For another fun scale-comparing trick, if you had a model of the whole visible universe, somehow flattened into 2D, with the distance between Sol and Alpha Centauri being around a millimeter, you should be able to fit the whole thing on a half of the Earth's surface.

With the Sweden Solar System scale, Alpha Centauri would be around five times the distance to the Moon out, so there's still a bit of a hurdle visualizing how the two scales fit together.

Earth is just shy of 8 km from the sun in this model. ...which reminds me that we're 8 light minutes out from the sun. So the 1:20 million scale happens to fall pretty close to a 1km:1 light minute scale!

units(1) confirms this (and groks "light minute" - huh!). 1 km : 1 lm is 1:18 million - within 10%.

To get a feel for how vast interstellar distances are, if we wanted to place Alpha Centauri on the Swedish solar system map, we'd have to put it 5x further from Sweden than the moon - at this insane scale, interstellar distances still require interplanetary distances!

This was in today's "Now I Know" newsletter (http://dlewis.net/nik/) which is run by Dan Lewis who is on HN. Highly recommend it for great finds like this.

Thanks for the mention :) I publish an issue daily. It's a passion (and sometimes a headache)... so much neat stuff out there, need a way to share it. Glad to have other HN ppl reading :)

I am Swedish and had no idea. Truly TIL!

Me too, from Stockholm and I see Globen every day, and I had no idea about this. Cool!

I didn't even know Globen was the world's largest hemispherical building :)

I live just down the road from Globen. My kid is gonna like this.

Zagreb, Croatia has the same thing.
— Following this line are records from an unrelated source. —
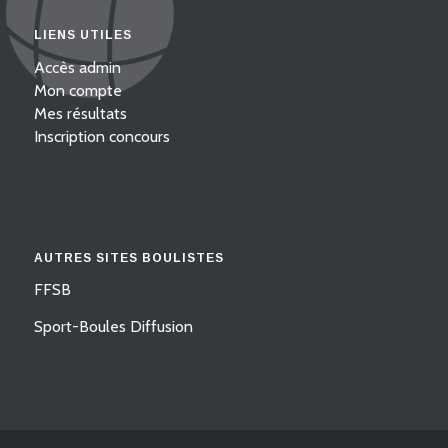
LIENS UTILES
Accès admin
Mon compte
Mes résultats
Inscription concours
AUTRES SITES BOULISTES
FFSB
Sport-Boules Diffusion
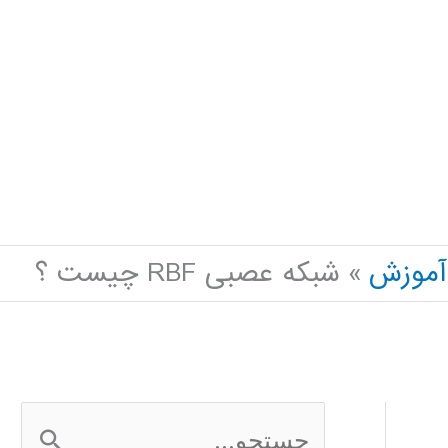
آموزش
شبکه عصبی RBF چیست ؟
ج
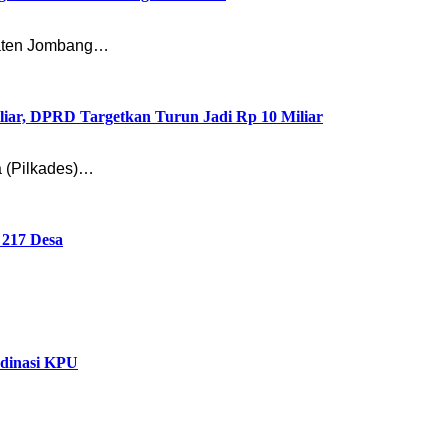
paten Jombang…
liar, DPRD Targetkan Turun Jadi Rp 10 Miliar
 (Pilkades)…
 217 Desa
rdinasi KPU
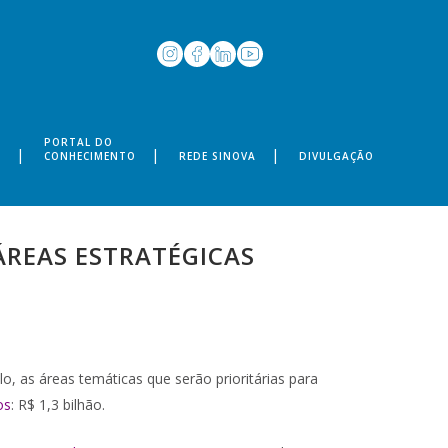
PORTAL DO
S
CONHECIMENTO
REDE SINOVA
DIVULGAÇÃO
 ÁREAS ESTRATÉGICAS
o, as áreas temáticas que serão prioritárias para
os
: R$ 1,3 bilhão.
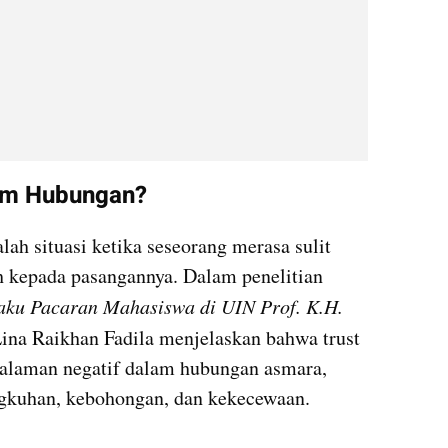
lam Hubungan?
ah situasi ketika seseorang merasa sulit 
kepada pasangannya. Dalam penelitian 
laku Pacaran Mahasiswa di UIN Prof. K.H. 
Lina Raikhan Fadila menjelaskan bahwa trust 
galaman negatif dalam hubungan asmara, 
ingkuhan, kebohongan, dan kekecewaan.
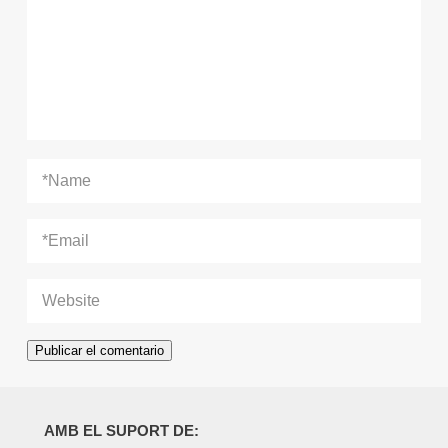
AMB EL SUPORT DE:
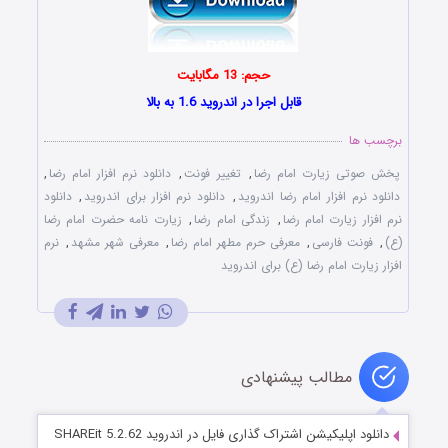
حجم: 13 مگابایت
قابل اجرا در اندروید 1.6 به بالا
برچسب ها
پخش صوتی زیارت امام رضا
,
تغییر فونت
,
دانلود نرم افزار امام رضا
,
دانلود نرم افزار امام رضا اندروید
,
دانلود نرم افزار برای اندروید
,
دانلود
نرم افزار زیارت امام رضا
,
زندگی امام رضا
,
زیارت نامه حضرت امام رضا
(ع)
,
فونت فارسی
,
معرفی حرم مطهر امام رضا
,
معرفی شهر مشهد
,
نرم
افزار زیارت امام رضا (ع) برای اندروید
مطالب پیشنهادی
دانلود اپلیکیشن اشتراک گذاری فایل در اندروید SHAREit 5.2.62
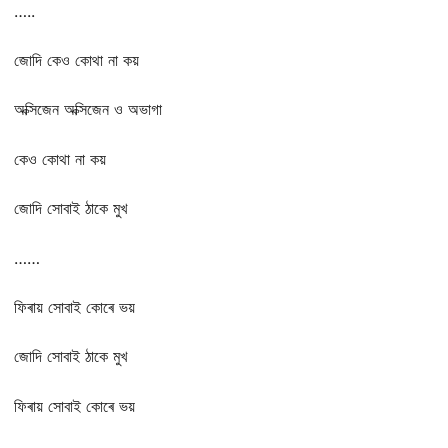
…..
জোদি কেও কোথা না কয়
অক্সিজেন অক্সিজেন ও অভাগা
কেও কোথা না কয়
জোদি সোবাই ঠাকে মুখ
……
ফিৰায় সোবাই কোৰে ভয়
জোদি সোবাই ঠাকে মুখ
ফিৰায় সোবাই কোৰে ভয়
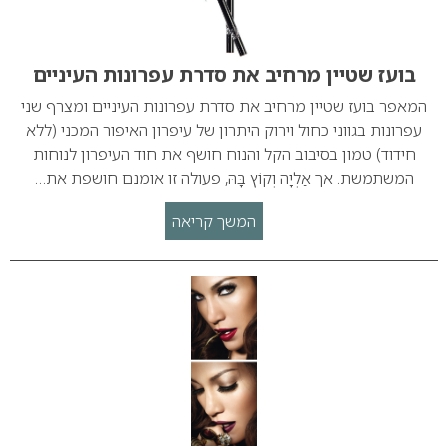
בועז שטיין מרחיב את סדרת עפרונות העיניים
המאפר בועז שטיין מרחיב את סדרת עפרונות העיניים ומצרף שני
עפרונות בגווני כחול וירוק היתרון של עיפרון האיפור המכני (ללא
חידוד) טמון בסיבוב הקל והנוח חושף את חוד העיפרון לנוחות
המשתמשת. אך אַלְיָה וְקוֹץ בָּהּ, פעולה זו אומנם חושפת את…
המשך קריאה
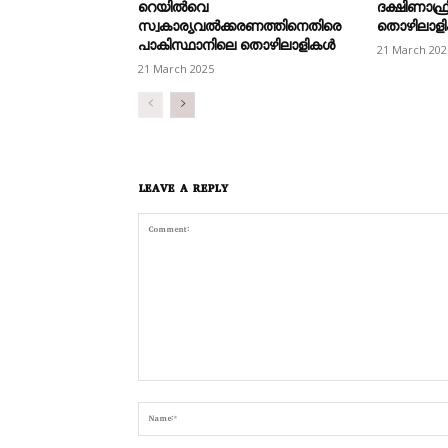
റെയിൽവെ
ദക്ഷിണാഫ്ര
സ്വകാര്യവൽക്കരണത്തിനെതിരെ
തൊഴിലാളി
പാകിസ്ഥാനിലെ തൊഴിലാളികൾ
21 March 202
21 March 2025
LEAVE A REPLY
Comment:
Most people just notice the sun, but I took my time and found all of them.


There's a nice one around Boston (much smaller, obviously, but might be more accessible for HN readers): http://www.mos.org/sln/wtu/css.html

Very impressive - Wikipedia also has a good page listing other examples around the world, including instructions on how to build your own (presumably, over a slightly smaller distance) - http://en.wikipedia.org/wiki/Solar_system_model

One of them is my home city, Hradec Kralove. It's a very nice walk, makes one to realize the vast distances in space. The Swedish one is much cooler though :)

Very nice, I had no idea. There's a similar solar system where I grew up[1], scale is 1:1 billion. Easier to walk but not as impressive as the one in Sweden.

[1] http://www.planetstien.dk/Planetarypath.htm

There's a similar solar system where I grew up, too. Scale is 1:1.

I wonder if they slowly move the bodies that have elliptical orbits.

Very impressive. Not only are the distances in proportion, but also the sizes and the sizes to the distances.

Didn't know this was possible.

This is one of those things people are going to talk about in 3000 years. http://en.wikipedia.org/wiki/Orion_Correlation_Theory

Lots of books about 'were the ancient swedes aliens' - who came to earth in a flat pack spaceship?

Finnish Solar Model http://www.ursa.fi/ursa/aurinkokuntamalli/eng/

I visited all the inner planets recently by biking around the city.

"the world's largest permanent scale model of the solar system. " Right, last I heard our continents move. Yes this wont change tomorrow or any time soon, but its still not permanent. Not so long ago (whats 250 million years in respect to the universe) all the continents where connected: http://www.newgeology.us/Pangea.png

I'm not trolling, its just not permanent. Anyway I love that Pluto is there. It will always be a plant to me even though it was dropped from our solar system.

Continents move but Sweden is pretty far from the edges, making the whole installment pretty set, tectonic plate wise.

Still not permanent with your definition though, as we all eventually will stop existing.

My friend I think you missed a great HN article: 2045: The Year Man Becomes Immortal (http://apps.ycombinator.com/item?id=2201469) I think if someone really wanted to, they could witness this phenomenon. =)

Sagan Planet Walk in Ithaca, NY: http://www.sciencenter.org/saganpw/map.asp

The sun is located a couple of kilometers from my home. Another planet about 20 meters from my workspace and I've only known about it since a month back when a guy from London told me about it. It's well hidden, right in front of our eyes.